Kommentar von Joachim Käppner

Weimarer Verhältnisse sah ein großer Vordenker der Freiheit schon heraufziehen. Da sei, schrieb er warnend, einerseits die große Koalition als "Flucht vor klarer Verantwortung", andererseits "ein wachsender Anti-System-Affekt" in Teilen der Bevölkerung. Dort greife "die Idealisierung eines imaginären Volkswillens" um sich, die aber nichts anderes sei als "die unpolitische Haltung des Selbstmitleids".

Seltsam vertraut klingen solche Klagen. Aber es geht in diesem Text nicht um die Litaneien von Pegida und AfD, nicht um die Verrohung der politischen Kultur, nicht um die durch Flüchtlingskrise und islamistischen Terror unter Druck geratene große Koalition in Berlin. Diese Warnung ist fast 50 Jahre alt.

Verfasst hat sie damals Karl Dietrich Bracher, Politikprofessor und Begründer der entschieden demokratischen "Bonner Schule". Er war 1966 tief besorgt angesichts von Wahlerfolgen der NPD in den Ländern, der Radikalisierung auf der Linken, der als lähmend empfundenen Allianz von SPD und Union im Bund und der Rückkehr antiparlamentarischer Reflexe und Vorurteile. Bracher, Jahrgang 1922, hatte den Untergang Weimars noch selbst erlebt.

Aus der offenen Gesellschaft ist eben kein Polizeistaat geworden

Heute fühlen sich so unterschiedliche Politiker wie Thomas Oppermann oder Heiner Geißler und manche Publizisten durch Hetze, Rechtspopulismus und Angriffe auf Flüchtlingsheime an "Weimarer Verhältnisse" erinnert. Derlei Mahnungen sind gut gemeint, aber nicht gut begründet. Zeiten der Furcht sind auch immer Zeiten historischer Mythen, die dann zu Projektionsflächen für die Beurteilung der Gegenwart werden. Die viel beschworenen Lehren aus Weimar sind aber längst gezogen.

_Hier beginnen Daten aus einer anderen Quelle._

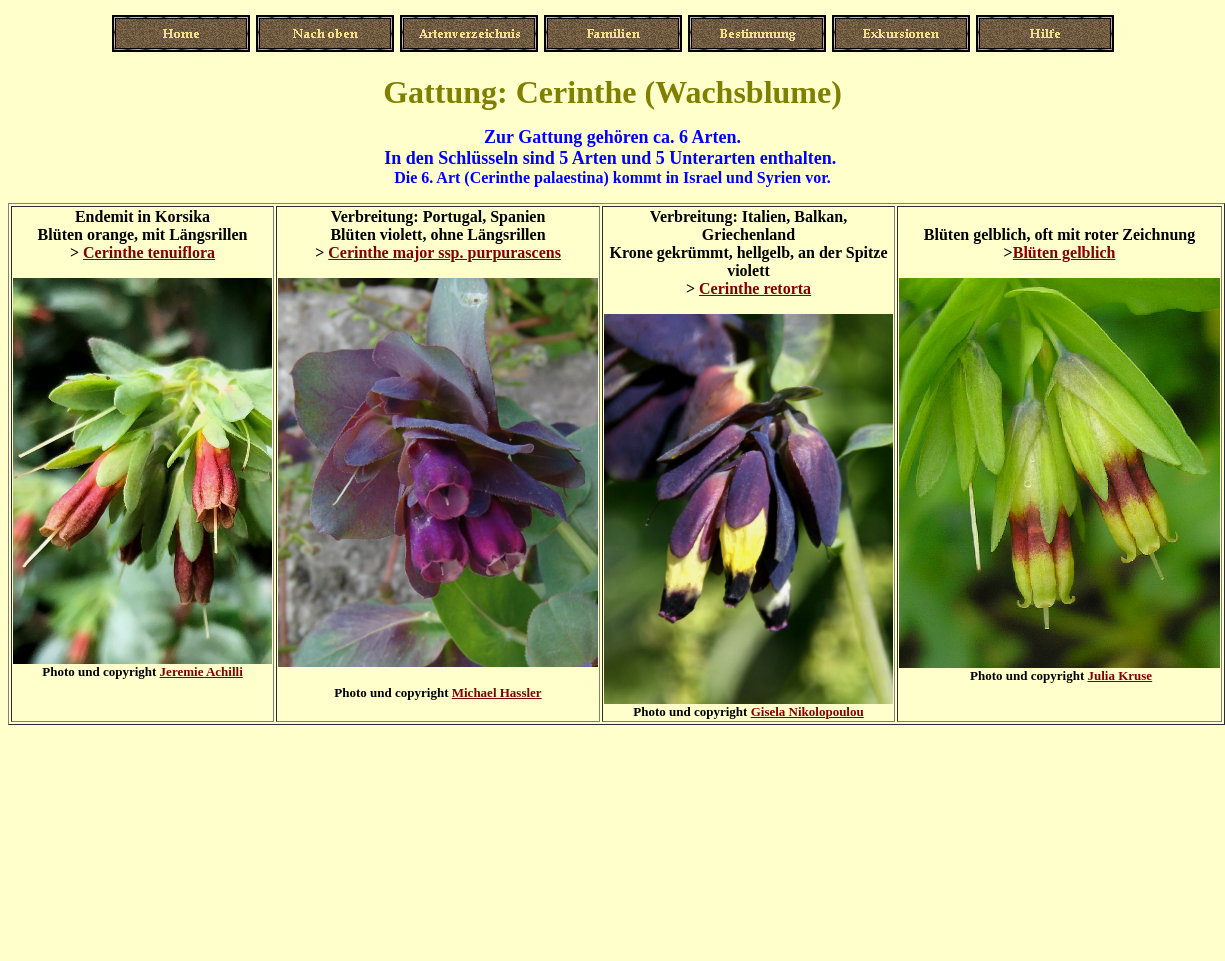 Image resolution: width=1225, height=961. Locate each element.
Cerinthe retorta (755, 288)
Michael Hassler (497, 692)
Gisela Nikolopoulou (807, 711)
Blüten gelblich (1064, 252)
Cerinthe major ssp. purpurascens (444, 252)
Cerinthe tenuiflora (149, 252)
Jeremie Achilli (201, 671) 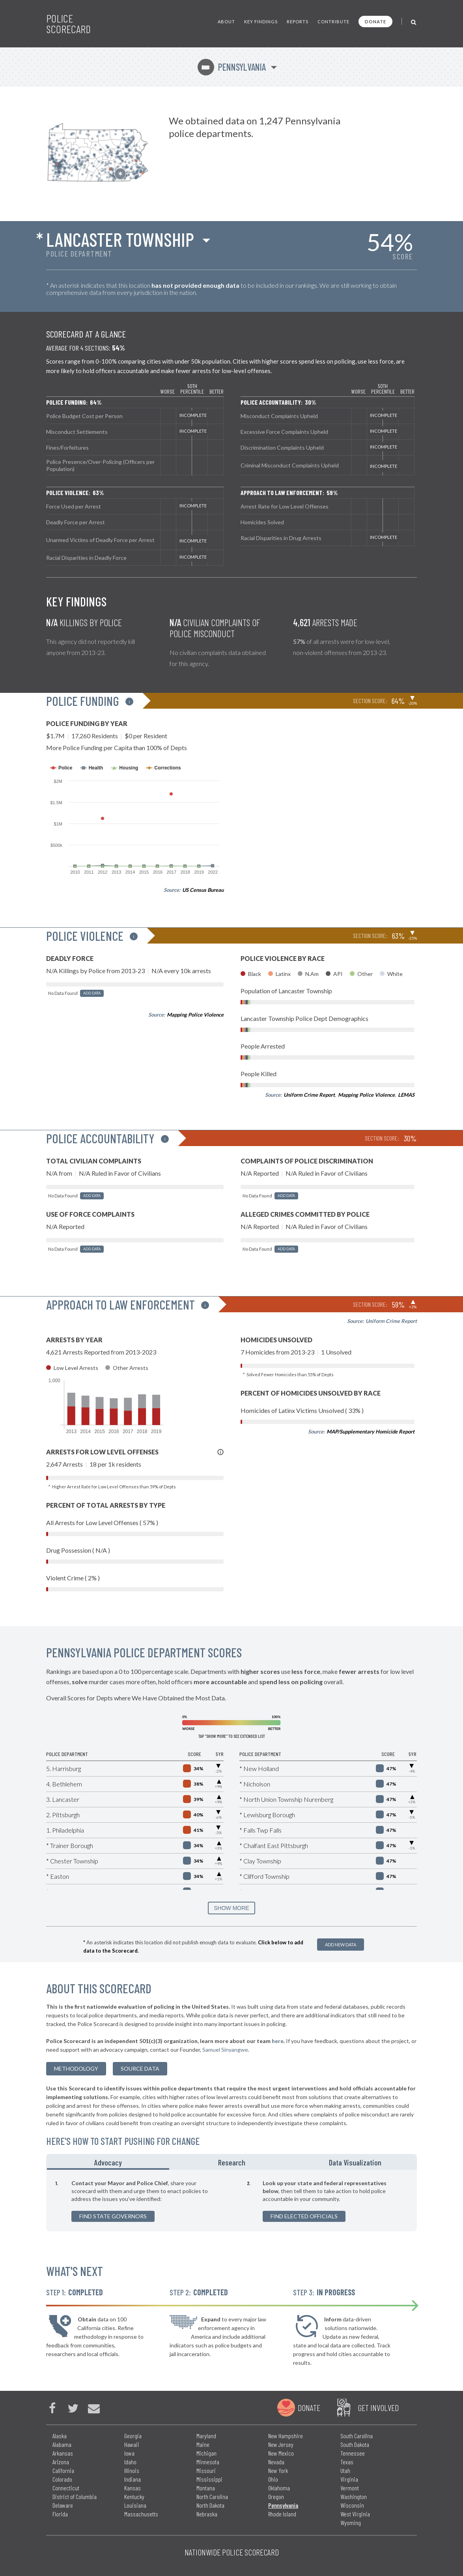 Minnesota (207, 2461)
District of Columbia (74, 2496)
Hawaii (131, 2444)
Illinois (131, 2470)
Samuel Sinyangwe (225, 2049)
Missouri (206, 2470)
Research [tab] (231, 2162)
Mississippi (209, 2479)
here (278, 2041)
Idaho (130, 2461)
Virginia (349, 2479)
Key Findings (261, 21)
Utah (345, 2470)
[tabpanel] (231, 2200)
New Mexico (281, 2453)
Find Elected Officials (304, 2216)
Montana (205, 2488)
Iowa (129, 2453)
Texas (346, 2461)
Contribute (333, 21)
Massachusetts (141, 2514)
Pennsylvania (232, 67)
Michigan (206, 2453)
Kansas (132, 2488)
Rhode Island (282, 2514)
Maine (202, 2444)
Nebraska (206, 2514)
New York (278, 2470)
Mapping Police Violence (195, 1014)
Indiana (132, 2479)
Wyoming (350, 2522)
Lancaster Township (120, 239)
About (226, 21)
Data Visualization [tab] (355, 2162)
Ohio (273, 2479)
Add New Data (340, 1944)
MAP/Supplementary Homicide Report (370, 1431)
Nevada (276, 2461)
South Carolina (356, 2435)
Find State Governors (113, 2216)
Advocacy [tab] (108, 2162)
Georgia (133, 2435)
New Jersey (280, 2444)
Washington (353, 2496)
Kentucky (134, 2496)
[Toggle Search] (414, 21)
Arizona (60, 2461)
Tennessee (352, 2453)
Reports (297, 21)
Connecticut (65, 2488)
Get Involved (378, 2407)
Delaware (62, 2505)
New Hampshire (285, 2435)
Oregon (276, 2496)
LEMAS (406, 1095)
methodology (76, 2068)
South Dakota (354, 2444)
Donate (375, 21)
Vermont (349, 2488)
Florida (60, 2514)
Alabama (61, 2444)
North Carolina (212, 2496)
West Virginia (355, 2514)
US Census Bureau (203, 890)
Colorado (62, 2479)
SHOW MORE (231, 1908)
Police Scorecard (68, 23)
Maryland (206, 2435)
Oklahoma (279, 2488)
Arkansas (62, 2453)
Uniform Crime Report (309, 1095)
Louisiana (135, 2505)
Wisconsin (352, 2505)
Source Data (140, 2068)
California (63, 2470)
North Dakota (210, 2505)
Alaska (59, 2435)
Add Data (92, 993) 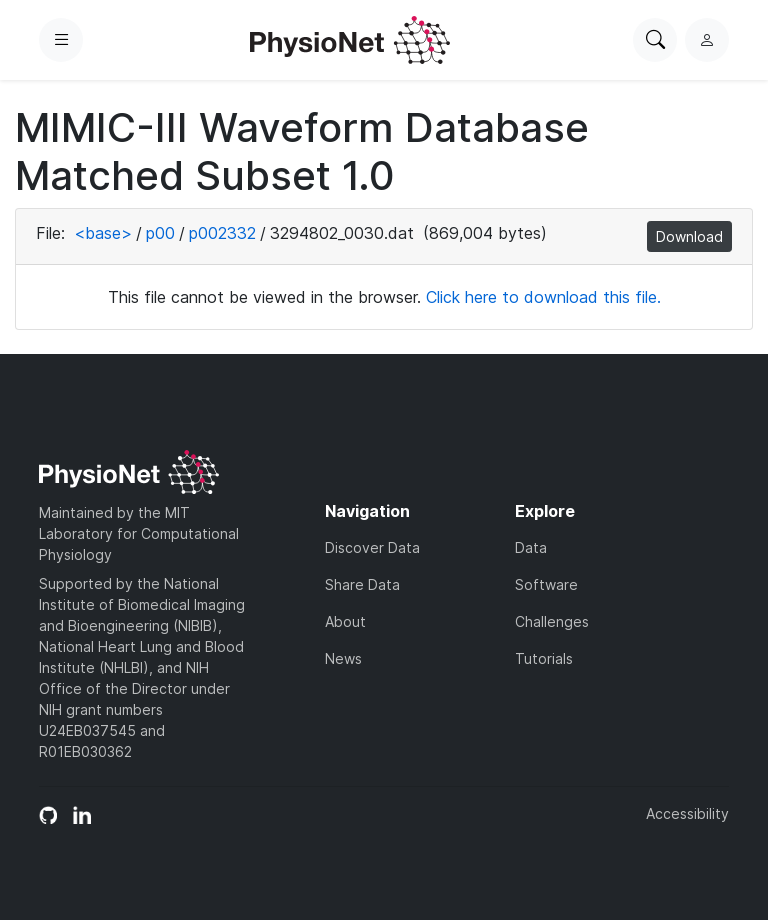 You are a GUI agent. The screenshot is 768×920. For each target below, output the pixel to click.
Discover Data (372, 547)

Die Republik ohne Republikaner, die Wehrlosigkeit ihrer Institutionen gegen die Ideologien von links und rechts, die maliziöse Macht der alten Eliten und Hitlers Aufstieg: Nichts davon lässt sich ernsthaft auf das siebte Jahrzehnt der Bundesrepublik übertragen. Diese ist als wehrhafte, von einem breiten Konsens getragene Demokratie stark genug, die Krisen zu bewältigen.

Nicht die Existenz von Krisen und Fehlern beweist eine Schwäche des Systems, wie viele zu glauben scheinen, die schon das "Staatsversagen" ausrufen, weil Angela Merkels Versuch misslungen ist, die Flüchtlinge zu einer gesamteuropäischen Aufgabe zu machen. Diese Art von Denken ist unpolitisch und geht bis auf die deutschen Romantiker und ihr Schwärmen von der heilen Welt zurück. Krisen und Fehler wird es immer wieder geben. Entscheidend ist, wie die Republik mit ihnen umgeht.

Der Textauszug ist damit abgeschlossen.